Overall, \(g\) is equal to \(\varPhi \circ \rho ^{d+4} \circ \text {pad}\). The function \(\text {pad}\) is a bijection and we shall consider that the restriction of \(\varPhi \) over the set of the pairs main register/carry register reachable after \(d+4\) calls to \(\rho ^{}\) starting in the image of \(\text {pad}\) is collision-free. The designers of gluon claim:
After a few iterations from an initial state, the automaton is in a periodic sequence of states of length \(P\).
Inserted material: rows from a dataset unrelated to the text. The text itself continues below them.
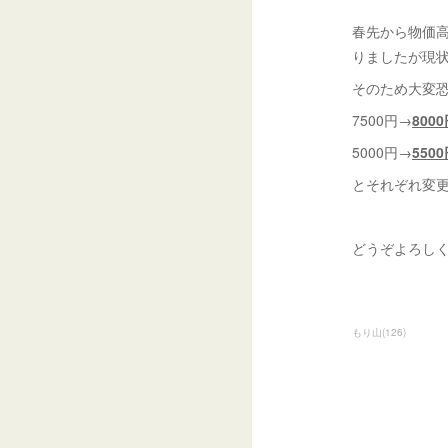
春先から物価
りましたが現
そのため大変恐
7500円→
800
5000円→
550
とそれぞれ変更
どうぞよろし
もり山
(
126
)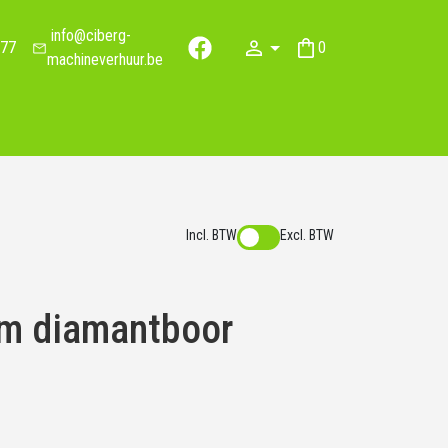
info@ciberg-
77
0
facebook
winkelwagen
machineverhuur.be
Incl. BTW
Excl. BTW
um diamantboor
G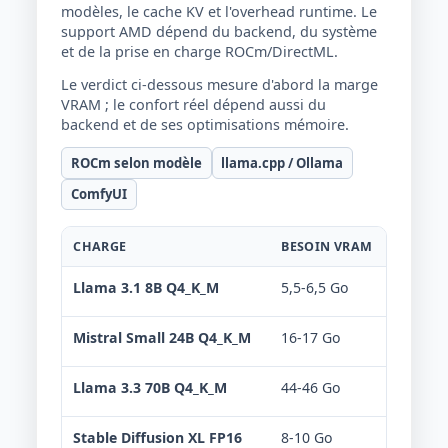
modèles, le cache KV et l'overhead runtime. Le
support AMD dépend du backend, du système
et de la prise en charge ROCm/DirectML.
Le verdict ci-dessous mesure d'abord la marge
VRAM ; le confort réel dépend aussi du
backend et de ses optimisations mémoire.
ROCm selon modèle
llama.cpp / Ollama
ComfyUI
CHARGE
BESOIN VRAM
VERDIC
Llama 3.1 8B Q4_K_M
5,5-6,5 Go
Confo
Mistral Small 24B Q4_K_M
16-17 Go
Offlo
Llama 3.3 70B Q4_K_M
44-46 Go
Non r
Stable Diffusion XL FP16
8-10 Go
Confo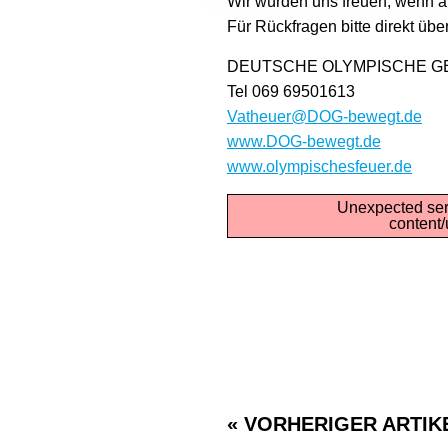
Wir würden uns freuen, wenn a
Für Rückfragen bitte direkt üb
DEUTSCHE OLYMPISCHE GE
Tel 069 69501613
Vatheuer@DOG-bewegt.de
www.DOG-bewegt.de
www.olympischesfeuer.de
Unexpected serv
content
« VORHERIGER ARTIK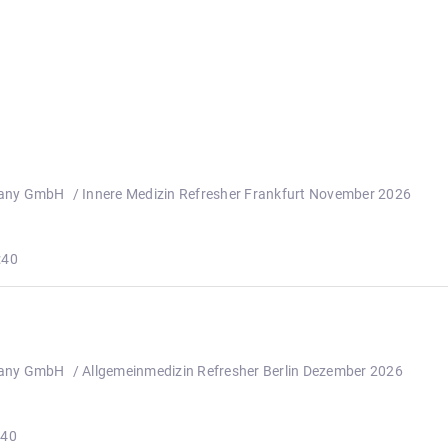
many GmbH
/ Innere Medizin Refresher Frankfurt November 2026
:40
many GmbH
/ Allgemeinmedizin Refresher Berlin Dezember 2026
:40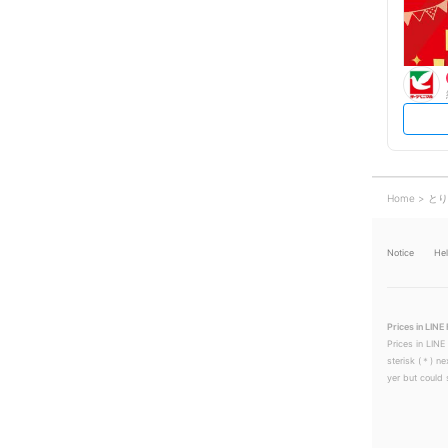
Home
とり
Notice
He
Prices in LINE 
Prices in LINE
sterisk (＊) ne
yer but could s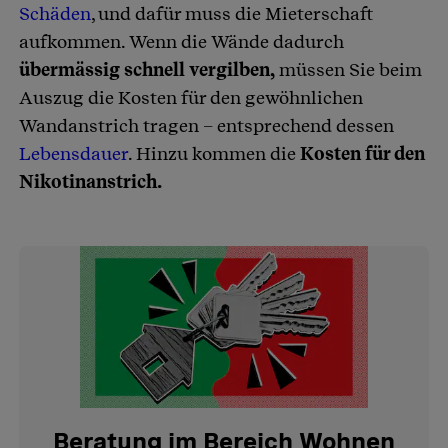
Schäden
, und dafür muss die Mieterschaft
aufkommen. Wenn die Wände dadurch
übermässig schnell vergilben,
müssen Sie beim
Auszug die Kosten für den gewöhnlichen
Wandanstrich tragen – entsprechend dessen
Lebensdauer
. Hinzu kommen die
Kosten für den
Nikotinanstrich.
Beratung im Bereich Wohnen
The average number of required iterations to be in such a state is experimentally less than \(\log _{2}(n)\), where \(n\) is the size of the main register [...] This leads to consider a function [\(g\)] which is really close to a permutation from \(\{ 0,1 \}^{b}\) into itself because the surjective part of the construction is really limited once the function [\(g\)] acts on the main cycle.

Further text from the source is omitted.